Look below for the line that has "Масса, кг — 172"; output exactly from it through the line that has "й от поста председател на", and leave the pictures out.

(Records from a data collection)
------------------------

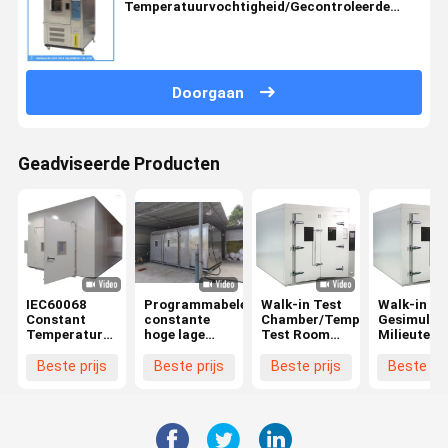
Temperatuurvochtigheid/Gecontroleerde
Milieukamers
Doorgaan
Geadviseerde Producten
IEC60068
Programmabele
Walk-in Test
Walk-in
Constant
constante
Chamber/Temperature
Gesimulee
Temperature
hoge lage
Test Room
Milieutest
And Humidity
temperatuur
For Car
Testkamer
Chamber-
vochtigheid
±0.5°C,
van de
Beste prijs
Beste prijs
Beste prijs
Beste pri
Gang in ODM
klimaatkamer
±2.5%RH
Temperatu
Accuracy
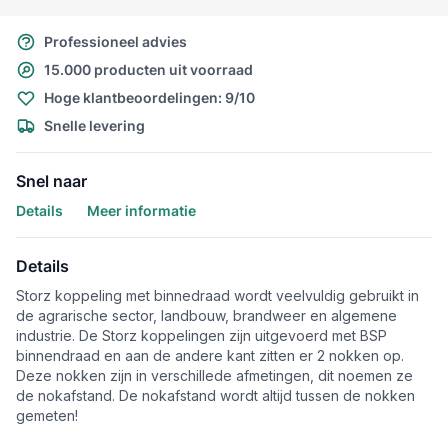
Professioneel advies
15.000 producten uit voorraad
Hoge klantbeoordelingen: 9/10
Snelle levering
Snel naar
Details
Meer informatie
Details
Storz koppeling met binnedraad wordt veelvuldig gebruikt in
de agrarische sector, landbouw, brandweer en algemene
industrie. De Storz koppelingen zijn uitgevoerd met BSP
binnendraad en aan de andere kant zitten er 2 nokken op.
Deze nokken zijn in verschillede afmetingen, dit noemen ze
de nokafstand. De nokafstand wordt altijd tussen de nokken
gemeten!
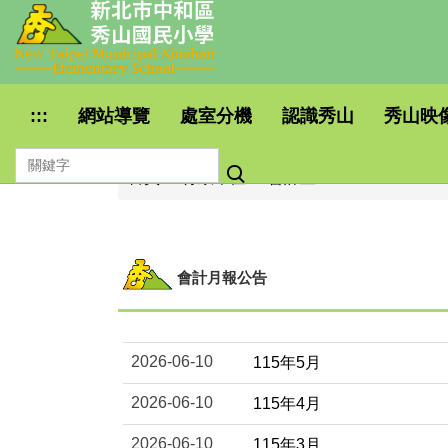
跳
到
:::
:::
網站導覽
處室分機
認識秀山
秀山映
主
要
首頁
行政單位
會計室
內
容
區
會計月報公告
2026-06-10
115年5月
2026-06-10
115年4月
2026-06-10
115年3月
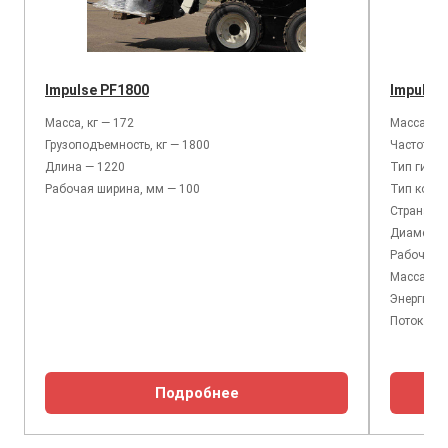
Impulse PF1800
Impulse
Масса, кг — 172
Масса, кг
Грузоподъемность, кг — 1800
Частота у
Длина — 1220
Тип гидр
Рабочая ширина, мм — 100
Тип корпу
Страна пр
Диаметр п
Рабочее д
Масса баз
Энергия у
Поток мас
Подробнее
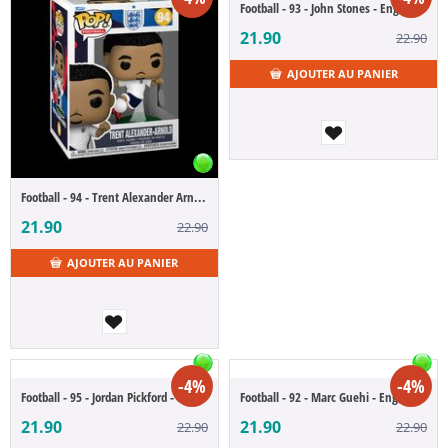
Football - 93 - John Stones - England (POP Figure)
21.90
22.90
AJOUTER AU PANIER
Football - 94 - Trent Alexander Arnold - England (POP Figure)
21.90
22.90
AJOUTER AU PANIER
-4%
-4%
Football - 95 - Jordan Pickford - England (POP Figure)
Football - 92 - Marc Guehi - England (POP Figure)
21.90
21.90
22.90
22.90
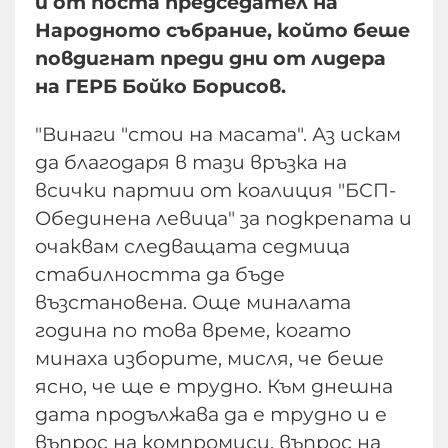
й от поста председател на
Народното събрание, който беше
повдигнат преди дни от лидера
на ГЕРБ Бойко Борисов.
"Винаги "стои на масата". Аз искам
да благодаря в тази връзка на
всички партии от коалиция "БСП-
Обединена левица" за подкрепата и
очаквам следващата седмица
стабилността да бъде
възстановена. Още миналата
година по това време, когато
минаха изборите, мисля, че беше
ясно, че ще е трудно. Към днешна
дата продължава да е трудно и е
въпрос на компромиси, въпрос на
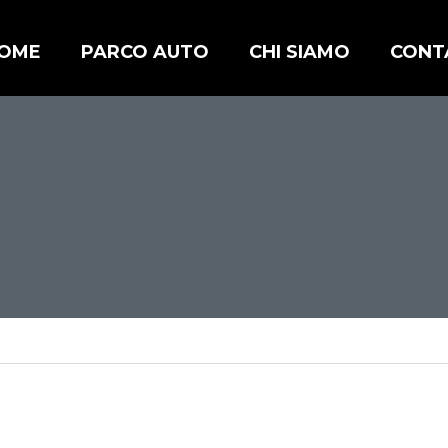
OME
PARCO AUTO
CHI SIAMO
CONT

------------------------

### Answer section
Масса, кг — 172
Масса, кг
Грузоподъемность, кг — 1800
Частота у
Длина — 1220
Тип гидр
Рабочая ширина, мм — 100
Тип корпу
Страна пр
Диаметр п
Рабочее д
Масса баз
Энергия у
Поток мас
Подробнее
Football - 93 - John Stones - England (POP Figure)
21.90
22.90
AJOUTER AU PANIER
Football - 94 - Trent Alexander Arnold - England (POP Figure)
21.90
22.90
AJOUTER AU PANIER
-4%
-4%
Football - 95 - Jordan Pickford - England (POP Figure)
Football - 92 - Marc Guehi - England (POP Figure)
21.90
21.90
22.90
22.90
й от поста председател на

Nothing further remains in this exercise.